I came up with a minified version of my code, consisting of a single login endpoint which would authenticate the user (no credentials required) using Cookie Authentication, like that:
[ApiController]
public class MyController : ControllerBase
{
[HttpGet("/login")]
public async Task<IActionResult> Login()
{
var claims = new[] { new Claim("name", "bob") };
var identity = new ClaimsIdentity(claims);
var principal = new ClaimsPrincipal(identity);
await HttpContext.SignInAsync(principal);
return Ok();
}
}
The thing is that the call to HttpContext.SignInAsync() is firing the following exception:
System.InvalidOperationException: SignInAsync when principal.Identity.IsAuthenticated is false is not allowed when AuthenticationOptions.RequireAuthenticatedSignIn is true.
at Microsoft.AspNetCore.Authentication.AuthenticationService.SignInAsync(HttpContext context, String scheme, ClaimsPrincipal principal, AuthenticationProperties properties)

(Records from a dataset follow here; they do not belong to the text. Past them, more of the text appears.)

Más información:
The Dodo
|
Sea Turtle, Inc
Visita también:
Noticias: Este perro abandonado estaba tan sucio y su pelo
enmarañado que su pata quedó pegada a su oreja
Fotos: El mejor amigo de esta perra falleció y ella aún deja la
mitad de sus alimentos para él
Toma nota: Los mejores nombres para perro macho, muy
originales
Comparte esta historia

at MyController.Login() in C:UsersvinicDesktopTEMPTestesAuthorizationControllersMyController.cs:line 18
Then I tried to replace HttpContext.SignInAsync() by a call to HttpContext.AuthenticateAsync(), so that I could authenticate the user before trying to call SignInAsync() again:
[HttpGet("/login")]
public async Task<IActionResult> Login()
{
var authResult = await HttpContext.AuthenticateAsync();
if (authResult.Succeeded == false)
return StatusCode(500, "Failed to autenticate!");
return Ok();
}
But in that case the AuthenticateAsync() result always returns a failure (authResult.Succeeded = false), and later calls to HttpContext.SignInAsync() would fail with the same InvalidOperationException as before. By enabling "Trace"-level logging, the call to AuthenticateAsync() only logs the following (not very helpful) piece of information:
dbug: Microsoft.AspNetCore.Authentication.Cookies.CookieAuthenticationHandler[9]
AuthenticationScheme: Cookies was not authenticated.
Microsoft.AspNetCore.Authentication.Cookies.CookieAuthenticationHandler: Debug: AuthenticationScheme: Cookies was not authenticated.
My project targets the net5.0 framework, has no external/explicit dependencies, and here's the Startup class I'm using:
public class Startup
{
public void ConfigureServices(IServiceCollection services)
{
services.AddControllers();
services.AddAuthentication(CookieAuthenticationDefaults.AuthenticationScheme)
.AddCookie();
}
public void Configure(IApplicationBuilder app, IWebHostEnvironment env, IConfiguration configs)
{
app.UseRouting();
app.UseAuthentication();
app.UseEndpoints(endpoints =>
{
endpoints.MapControllers();
});
}
}
I know I must be missing something really basic here. I'm also not sure if the documentation I am basing myself on is actually up-to-date for .NET 5.0.
Why is the cookie authentication (HttpContext.SignInAsync() / HttpContext.AuthenticateAsync()) failing?